Neither Valid nor Reliable? Investigating the Use of LLMs as Judges
Khaoula Chehbouni, Mohammed Haddou, Jackie Chi Kit Cheung, Golnoosh Farnadi
2025-08-26

Summary
This paper questions whether we're getting too excited about using AI, specifically large language models, to automatically judge the quality of other AI-generated text. It argues that while using AI as a judge seems promising, we haven't thoroughly checked if it's actually a reliable way to evaluate how good these systems are.
What's the problem?
Evaluating how well AI writes is really hard. Traditionally, humans do it, but that's slow and expensive. New AI models are so advanced that they *could* potentially act as judges themselves, but the paper points out that we've started relying on them without fully understanding if their judgments align with what humans would think.
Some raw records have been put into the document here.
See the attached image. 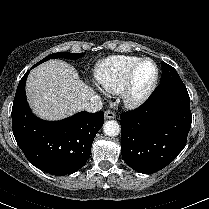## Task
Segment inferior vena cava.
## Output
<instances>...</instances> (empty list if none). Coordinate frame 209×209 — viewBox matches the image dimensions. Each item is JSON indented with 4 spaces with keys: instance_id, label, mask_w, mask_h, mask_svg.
I'll return each mask as SVG.
<instances>
[{
    "instance_id": "inferior-vena-cava-1",
    "label": "inferior vena cava",
    "mask_w": 209,
    "mask_h": 209,
    "mask_svg": "<svg viewBox=\"0 0 209 209\" xmlns=\"http://www.w3.org/2000/svg\"><path fill=\"white\" fill-rule=\"evenodd\" d=\"M102 108V102L98 95L93 96L89 101H85L78 106V110L95 113Z\"/></svg>"
}]
</instances>
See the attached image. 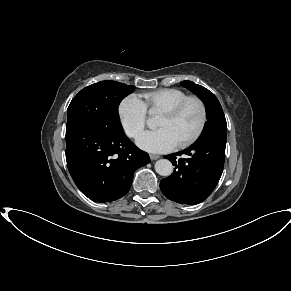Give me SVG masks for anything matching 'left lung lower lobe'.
I'll use <instances>...</instances> for the list:
<instances>
[{"instance_id":"0a47b994","label":"left lung lower lobe","mask_w":291,"mask_h":291,"mask_svg":"<svg viewBox=\"0 0 291 291\" xmlns=\"http://www.w3.org/2000/svg\"><path fill=\"white\" fill-rule=\"evenodd\" d=\"M225 146V137L210 136L198 139L184 151L165 156L175 168L169 177L161 180L162 193L180 204L195 205L204 201L222 175ZM182 155L186 158H180Z\"/></svg>"}]
</instances>
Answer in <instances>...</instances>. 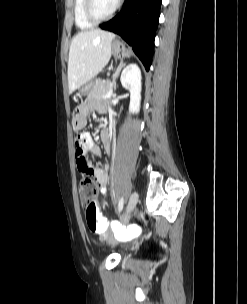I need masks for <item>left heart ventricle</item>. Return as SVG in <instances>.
Segmentation results:
<instances>
[{
  "mask_svg": "<svg viewBox=\"0 0 247 304\" xmlns=\"http://www.w3.org/2000/svg\"><path fill=\"white\" fill-rule=\"evenodd\" d=\"M118 0H95V11L99 16H106L113 11Z\"/></svg>",
  "mask_w": 247,
  "mask_h": 304,
  "instance_id": "b2bd125f",
  "label": "left heart ventricle"
}]
</instances>
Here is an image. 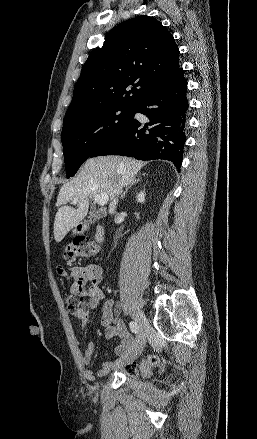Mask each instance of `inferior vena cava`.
I'll use <instances>...</instances> for the list:
<instances>
[{
  "instance_id": "inferior-vena-cava-1",
  "label": "inferior vena cava",
  "mask_w": 257,
  "mask_h": 439,
  "mask_svg": "<svg viewBox=\"0 0 257 439\" xmlns=\"http://www.w3.org/2000/svg\"><path fill=\"white\" fill-rule=\"evenodd\" d=\"M120 194V192L115 196V198L114 199H112V202L110 203V206H109V212L110 213H114L115 212V209H116V204L118 203V195Z\"/></svg>"
}]
</instances>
The core issue is a lack of careful testing to ensure these AI judges are actually trustworthy and consistent.
What's the solution?
The authors don't propose a new method, but instead analyze the *assumptions* we're making when we use AI as a judge. They look at four key ideas: that AI judges can accurately mimic human judgment, that they're good at actually evaluating text, that they can handle large amounts of text easily, and that they save money. They then examine how these assumptions might be flawed, using examples like summarizing text, labeling data, and making sure AI is safe. They draw on ideas from social science research about how we measure things to highlight potential problems.
Why it matters?
This paper is important because if we rely on faulty AI judges, we might think AI writing is better than it actually is, or we might miss important flaws. This could slow down real progress in improving AI writing. The authors are calling for more careful and responsible testing of these AI judges to make sure they're actually helping us build better and more reliable language models.
Abstract
Evaluating natural language generation (NLG) systems remains a core challenge of natural language processing (NLP), further complicated by the rise of large language models (LLMs) that aims to be general-purpose. Recently, large language models as judges (LLJs) have emerged as a promising alternative to traditional metrics, but their validity remains underexplored. This position paper argues that the current enthusiasm around LLJs may be premature, as their adoption has outpaced rigorous scrutiny of their reliability and validity as evaluators. Drawing on measurement theory from the social sciences, we identify and critically assess four core assumptions underlying the use of LLJs: their ability to act as proxies for human judgment, their capabilities as evaluators, their scalability, and their cost-effectiveness. We examine how each of these assumptions may be challenged by the inherent limitations of LLMs, LLJs, or current practices in NLG evaluation. To ground our analysis, we explore three applications of LLJs: text summarization, data annotation, and safety alignment. Finally, we highlight the need for more responsible evaluation practices in LLJs evaluation, to ensure that their growing role in the field supports, rather than undermines, progress in NLG.